Clara e Iván se querían con la furia tranquila de quien ha elegido la misma piedra para tropezar una y otra vez, hasta que la piedra se convirtió en un hogar. Se habían casado a los veinticinco, divorciado a los treinta y cinco, y descubierto, para su sorpresa, que el amor no había muerto en el juzgado, sino que se había transmutado en algo más hondo y extraño: una amistad a prueba de todo, incluso de su propio pasado.
Eran, para el mundo, dos esposos atípicos. No había entre ellos la tirantez cortés de otros divorcios, sino la familiaridad cómplice de dos cómplices que lo han visto todo. Iván guardaba en su nevera la mermelada de ciruela que solo a Clara le gustaba, y ella, en su apartamento, tenía un cajón entero dedicado a sus libros de historia, que él iba a buscar los viernes por la tarde.
“Te idolatro, Clara de mi alma,” le decía Iván, dejando un tomate perfectamente maduro sobre la encimera de su cocina, porque sabía que a ella le costaba elegirlos. “Y yo a ti, Iván, mi primer esposo y mi último gran amor,” respondía ella, sin levantar la vista del libro, pero con una sonrisa que le arrugaba la comisura de los ojos.
La idolatría no era un decir. Era un hecho minúsculo y cotidiano. Él la idolatraba en la manera en que recordaba que el café debía ser servido a las 11:03 de la mañana, no un minuto antes ni después, para que el ritmo de su trabajo fluyera. Ella lo idolatraba en cómo escuchaba sus teorías conspiranoicas sobre los etruscos, asintiendo con seriedad, sabiendo que en ese cerebro desordenado habitaba un genio tierno y vulnerable.
Una tarde de otoño, con el cielo del color de un viejo papel, Iván llamó a su puerta con el rostro desencajado. “Se me ha muerto el viejo limonero,” dijo, refiriéndose al árbol que habían plantado juntos el día que compraron la casa que ya no compartían. Clara no dijo nada. Se puso el abrigo, agarró una manta y una tetera, y lo siguió.
Sentados en el jardín de la casa que ahora era solo de Iván, frente al esqueleto marchito del árbol, bebieron té en silencio. La tristeza de él era un océano, y Clara no intentó sacarlo de allí. Se sentó a la orilla, a hacerle compañía.
“Era un buen árbol,” musitó Iván, con la voz ronca.
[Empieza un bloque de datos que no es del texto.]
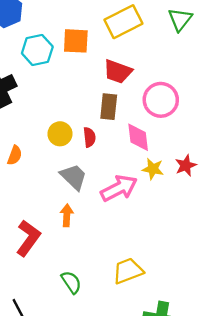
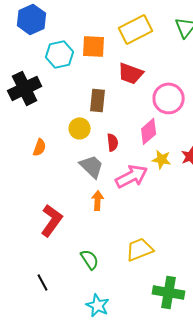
brown rectangle: (109, 107) -> (98, 100), moved
red semicircle: (89, 137) -> (113, 142), moved
pink diamond: (138, 137) -> (149, 131), turned 56
orange arrow: (67, 215) -> (98, 200), moved

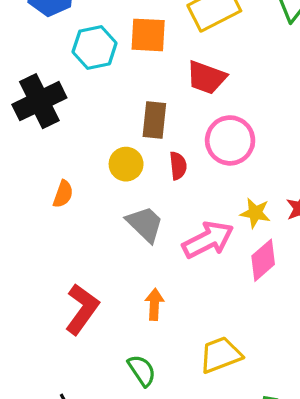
pink circle: (169, 98) -> (230, 140), moved
pink diamond: (149, 131) -> (263, 260), moved
red semicircle: (113, 142) -> (178, 166), moved
orange arrow: (98, 200) -> (154, 304), moved

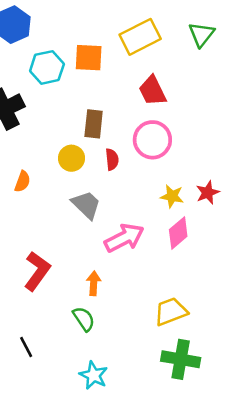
red trapezoid: (206, 77) -> (152, 91), moved, turned 44
pink arrow: (208, 240) -> (124, 238), moved
orange arrow: (154, 304) -> (94, 283), moved
yellow trapezoid: (221, 355) -> (171, 311), moved

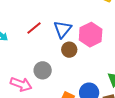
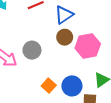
pink hexagon: (91, 35) -> (88, 46), moved

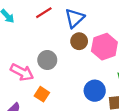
orange square: (49, 86) -> (42, 94), moved

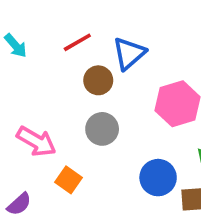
brown circle: (79, 41) -> (98, 80), moved
gray circle: (47, 60) -> (102, 129), moved

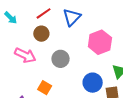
brown circle: (98, 80) -> (41, 34), moved
pink arrow: (36, 141) -> (25, 55), moved

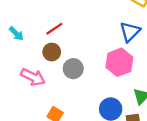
blue triangle: (72, 17) -> (130, 32), moved
gray circle: (60, 59) -> (73, 69), moved

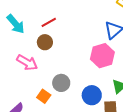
cyan arrow: (16, 34) -> (16, 24), size x1.5
gray circle: (73, 69) -> (61, 83), moved

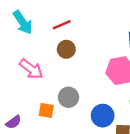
brown circle: (45, 42) -> (66, 49), moved
orange square: (44, 96) -> (46, 111), turned -32

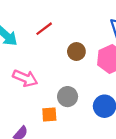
brown circle: (66, 49) -> (76, 52), moved

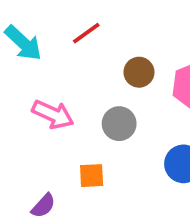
gray circle: (68, 97) -> (119, 124), moved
“El mejor, “afirmó Clara. “Dio limones ácidos, perfectos para el pescado.”
“Y aquella vez que la rama se quebró con la nieve y lloraste como si se hubiera roto un hueso tuyo.”
“Tú lo entablillaste con esparadrapo y una varilla de metal. Sobrevivió.”
“Como nosotros, “dijo él, por fin mirándola.
Clara le sonrió, una sonrisa que contenía todos los veranos en aquel jardín, todas las discusiones tontas en la cocina, todas las paces hechas en el sofá. “No, Iván. Nosotros mejor. El árbol se aferraba a la tierra. Nosotros aprendimos a volar con raíces propias.”
Él extendió la mano y ella la tomó. No era el contacto eléctrico de antes, sino algo más sólido: la calma de dos tierras firmes que se reconocen. Se querían no por deber, ni por costumbre, ni por los restos de un naufragio. Se querían por elección, día a día. Se idolatraban no por ser perfectos, sino por haber visto la imperfección del otro a la luz de la luna y haberla encontrado hermosa.
El limonero estaba muerto. Pero en la tierra, alrededor de sus raíces secas, brotaban ya, verdes e impertinentes, los retoños de la hierba nueva.